Figure 2. MARVELD1 stabilizes NMD targets.

Figure 2

(A) The stabilization of eight NMD targets and a control transcript were assessed in HeLa cells with depleted or overexpressed MARVELD1 or transiently depleted UPF1. (B) The stabilization of the transcripts was analyzed in HeLa cells transfected with a second independent siRNA against MARVELD1 using real-time PCR. Total RNA was collected in the presence of DRB at 0, 2, and 4 h, and real-time PCR was performed to assess the mRNA level. The results were normalized to GAPDH RNA expression, and the normalized mRNA level at 0 h was defined as 1.0. Average ± S.E. (error bars) of duplicate experiments are displayed. (C) The expression of five NMD target genes was analyzed by western blotting when MARVELD1 or UPF1 was depleted or MARVELD1 was overexpressed. The effects of siRNA-mediated knockdown of UPF1 and MARVELD1 were also determined. GAPDH was used as an internal control.

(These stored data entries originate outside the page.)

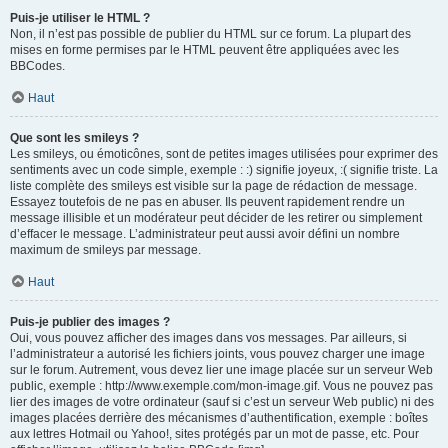
Puis-je utiliser le HTML ?
Non, il n’est pas possible de publier du HTML sur ce forum. La plupart des
mises en forme permises par le HTML peuvent être appliquées avec les
BBCodes.
Haut
Que sont les smileys ?
Les smileys, ou émoticônes, sont de petites images utilisées pour exprimer des
sentiments avec un code simple, exemple : :) signifie joyeux, :( signifie triste. La
liste complète des smileys est visible sur la page de rédaction de message.
Essayez toutefois de ne pas en abuser. Ils peuvent rapidement rendre un
message illisible et un modérateur peut décider de les retirer ou simplement
d’effacer le message. L’administrateur peut aussi avoir défini un nombre
maximum de smileys par message.
Haut
Puis-je publier des images ?
Oui, vous pouvez afficher des images dans vos messages. Par ailleurs, si
l’administrateur a autorisé les fichiers joints, vous pouvez charger une image
sur le forum. Autrement, vous devez lier une image placée sur un serveur Web
public, exemple : http://www.exemple.com/mon-image.gif. Vous ne pouvez pas
lier des images de votre ordinateur (sauf si c’est un serveur Web public) ni des
images placées derrière des mécanismes d’authentification, exemple : boîtes
aux lettres Hotmail ou Yahoo!, sites protégés par un mot de passe, etc. Pour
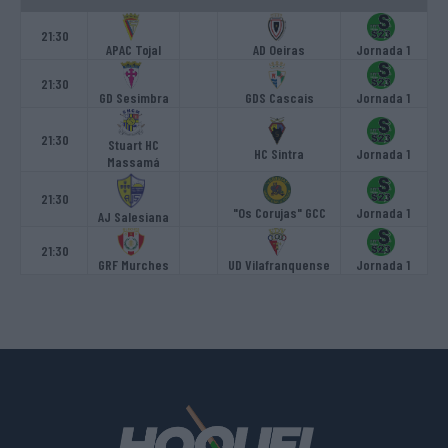
21:30
APAC Tojal
AD Oeiras
Jornada 1
21:30
GD Sesimbra
GDS Cascais
Jornada 1
21:30
Stuart HC
HC Sintra
Jornada 1
Massamá
21:30
"Os Corujas" GCC
Jornada 1
AJ Salesiana
21:30
GRF Murches
UD Vilafranquense
Jornada 1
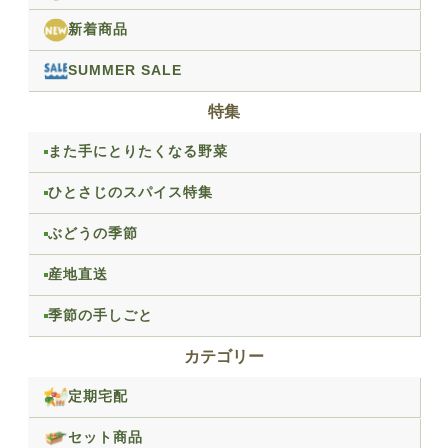
新着商品
SUMMER SALE
特集
また手にとりたくなる野菜
ひとさじのスパイス特集
ぶどうの季節
産地直送
季節の手しごと
カテゴリー
定期宅配
セット商品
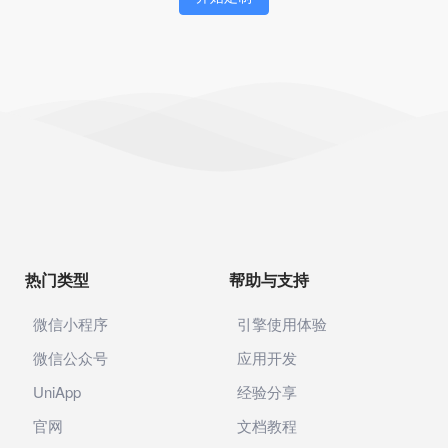
身份证识别
企业智能体
AI助手
企业知识库
社区电商
代理记账
热门类型
帮助与支持
公司年报
企业年报
微信小程序
引擎使用体验
微信公众号
应用开发
电商
UniApp
经验分享
供应链
官网
文档教程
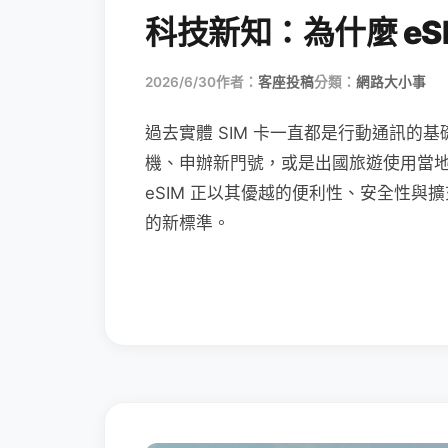
科技新知：為什麼 eSI
2026/6/30
作者：
客座投稿
分類：
網路大小事
過去實體 SIM 卡一直都是行動通訊的基
機、申辦新門號，或是出國旅遊使用當
eSIM 正以其優越的便利性、安全性與擴
的新標準。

The pioneer round of translation is distinct from steady-state translation. During the pioneer round of translation, the 5’-cap of mRNA binds to the CBP80-CBP20 complex (CBC), and one or more exon-junction complexes (EJCs) are detectable on the spliced CBC-bound mRNAs [3]. By the time the CBC is replaced by eIF4E and EJCs are no longer detectable, steady-state translation is initiated. The pioneer round of translation supports NMD [3], and quantitation of the levels of G1 and Mup mRNA by RT-PCR is used as a measure of the pioneer round of translation [20]. The above real-time PCR results indicated that MARVELD1 represses the pioneer round of translation. To identify whether MARVELD1 also inhibits steady-state translation, luciferase activity assays were performed (Figure S2) as reported by Chiu [20]. The results showed that MARVELD1 does not affect steady-state translation.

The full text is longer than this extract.